═════ Data for this task

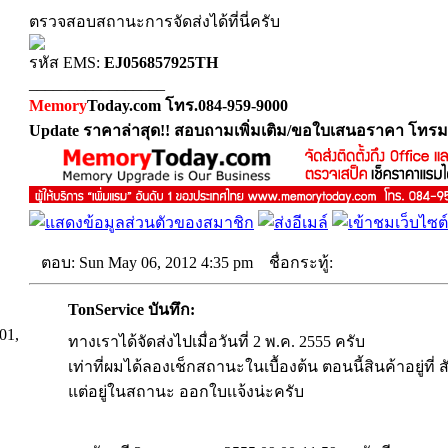
ตรวจสอบสถานะการจัดส่งได้ที่นี่ครับ
รหัส EMS:
EJ056857925TH
_________________
Memory
Today.com โทร.084-959-9000
Update ราคาล่าสุด!! สอบถามเพิ่มเติม/ขอใบเสนอราคา โทรม
ตอบ: Sun May 06, 2012 4:35 pm
ชื่อกระทู้:
TonService บันทึก:
01,
ทางเราได้จัดส่งไปเมื่อวันที่ 2 พ.ค. 2555 ครับ
เท่าที่ผมได้ลองเช็กสถานะในเบื้องต้น ตอนนี้สินค้าอยู่ที่ 
แต่อยู่ในสถานะ ออกใบเเจ้งน่ะครับ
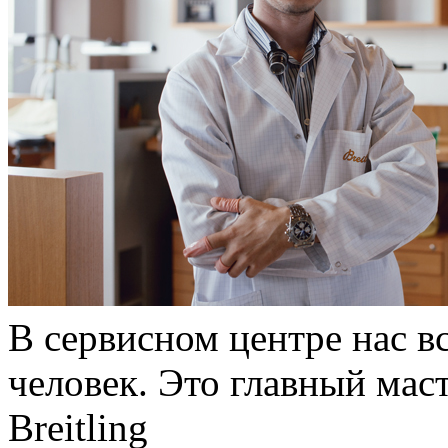
В сервисном центре нас в
человек. Это главный маст
Breitling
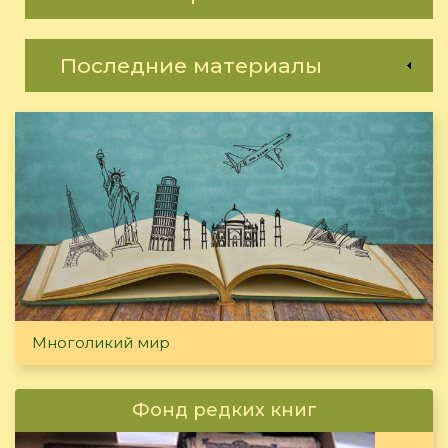
Последние материалы
Многоликий мир
Фонд редких книг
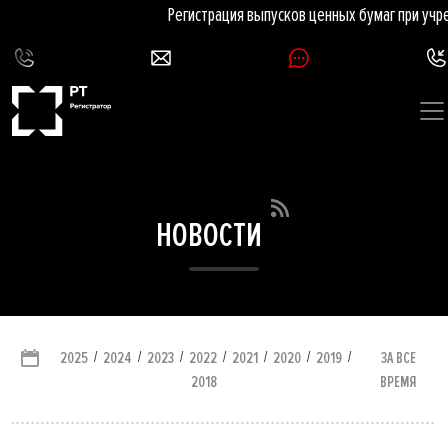
Регистрация выпусков ценных бумаг при учре
НОВОСТИ
/
/
/
/
/
/
/
ЗА ВСЕ
2025
2024
2023
2022
2021
2020
2019
ВРЕМЯ
2018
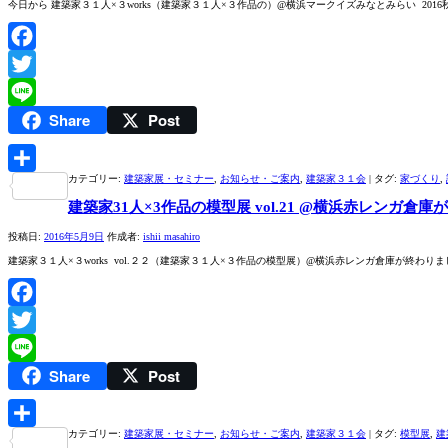
今日から 建築家３１人×３works（建築家３１人×３作品の）@横浜マークイズみなとみらい 2016秋 
Facebook
Twitter
Share
Post
Line
カテゴリー:
建築家展・セミナー
,
お知らせ・ご案内
,
建築家３１会
|
タグ:
家づくり
,
共
建築家31人×3作品の模型展 vol.21 @横浜赤レンガ倉
有
投稿日:
2016年5月9日
作成者:
ishii masahiro
建築家３１人×３works vol.２２（建築家３１人×３作品の模型展）@横浜赤レンガ倉庫が終わり
Facebook
Twitter
Share
Post
Line
カテゴリー:
建築家展・セミナー
,
お知らせ・ご案内
,
建築家３１会
|
タグ:
模型展
,
建
共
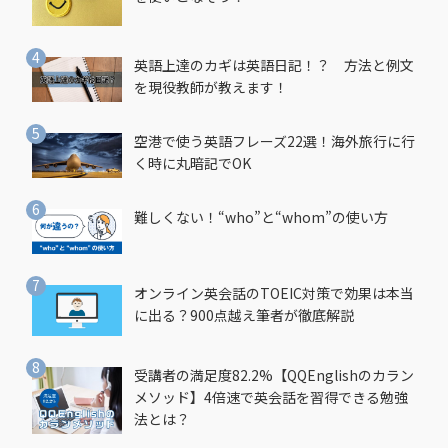
英語上達のカギは英語日記！？ 方法と例文
を現役教師が教えます！
空港で使う英語フレーズ22選！海外旅行に行
く時に丸暗記でOK
難しくない！“who”と“whom”の使い方
オンライン英会話のTOEIC対策で効果は本当
に出る？900点越え筆者が徹底解説
受講者の満足度82.2%【QQEnglishのカラン
メソッド】4倍速で英会話を習得できる勉強
法とは？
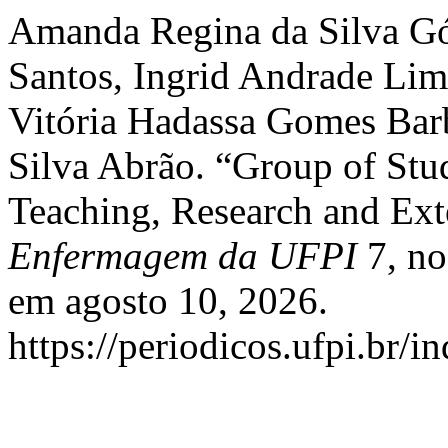
Amanda Regina da Silva Gó
Santos, Ingrid Andrade Lima
Vitória Hadassa Gomes Bar
Silva Abrão. “Group of Stu
Teaching, Research and Ext
Enfermagem da UFPI
7, no
em agosto 10, 2026.
https://periodicos.ufpi.br/i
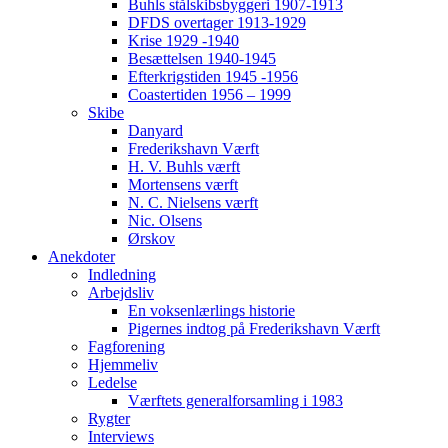
Buhls stålskibsbyggeri 1907-1913
DFDS overtager 1913-1929
Krise 1929 -1940
Besættelsen 1940-1945
Efterkrigstiden 1945 -1956
Coastertiden 1956 – 1999
Skibe
Danyard
Frederikshavn Værft
H. V. Buhls værft
Mortensens værft
N. C. Nielsens værft
Nic. Olsens
Ørskov
Anekdoter
Indledning
Arbejdsliv
En voksenlærlings historie
Pigernes indtog på Frederikshavn Værft
Fagforening
Hjemmeliv
Ledelse
Værftets generalforsamling i 1983
Rygter
Interviews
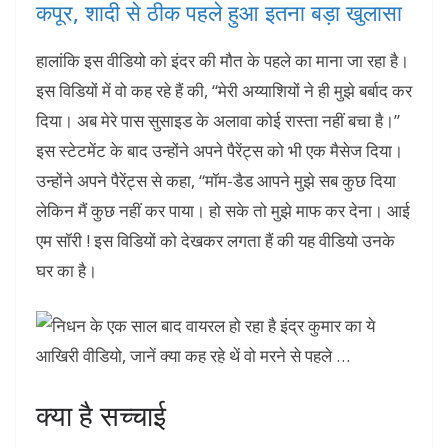
कपूर, शादी से ठीक पहले हुआ इतना बड़ा खुलासा
हालांकि इस वीडियो को इंदर की मौत के पहले का माना जा रहा है।
इस विडियों में वो कह रहे हैं की, “मेरी अय्याशियों ने ही मुझे बर्बाद कर
दिया। अब मेरे पास सुसाइड के अलावा कोई रास्ता नहीं बचा है।”
इस स्टेटमेंट के बाद उन्होंने अपने पैरेंट्स को भी एक मैसेज दिया।
उन्होंने अपने पैरेंट्स से कहा, “मॉम-डैड आपने मुझे सब कुछ दिया
लेकिन मैं कुछ नहीं कर पाया। हो सके तो मुझे माफ कर देना। आई
एम सॉरी ! इस विडियों को देखकर लगता हैं की यह वीडियो उनके
घर का है।
क्या है सच्चाई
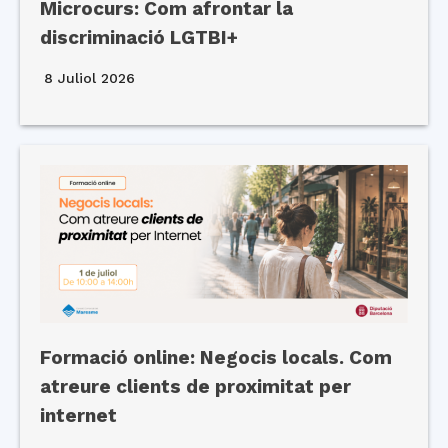
Microcurs: Com afrontar la
discriminació LGTBI+
8 Juliol 2026
Formació online: Negocis locals. Com
atreure clients de proximitat per
internet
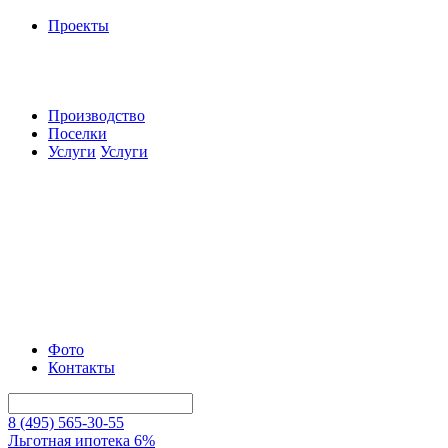
Проекты
Производство
Поселки
Услуги
Услуги
Фото
Контакты
8 (495) 565-30-55
Льготная ипотека 6%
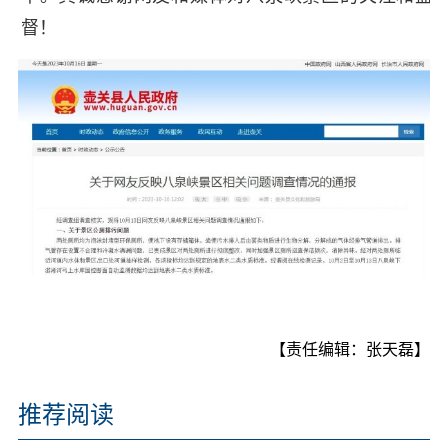
督！
【责任编辑：张天磊】
推荐阅读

══════════

## Task directions
Copy each line above holding "Frederikshavn".

## Reply to the task
Frederikshavn Værft
Pigernes indtog på Frederikshavn Værft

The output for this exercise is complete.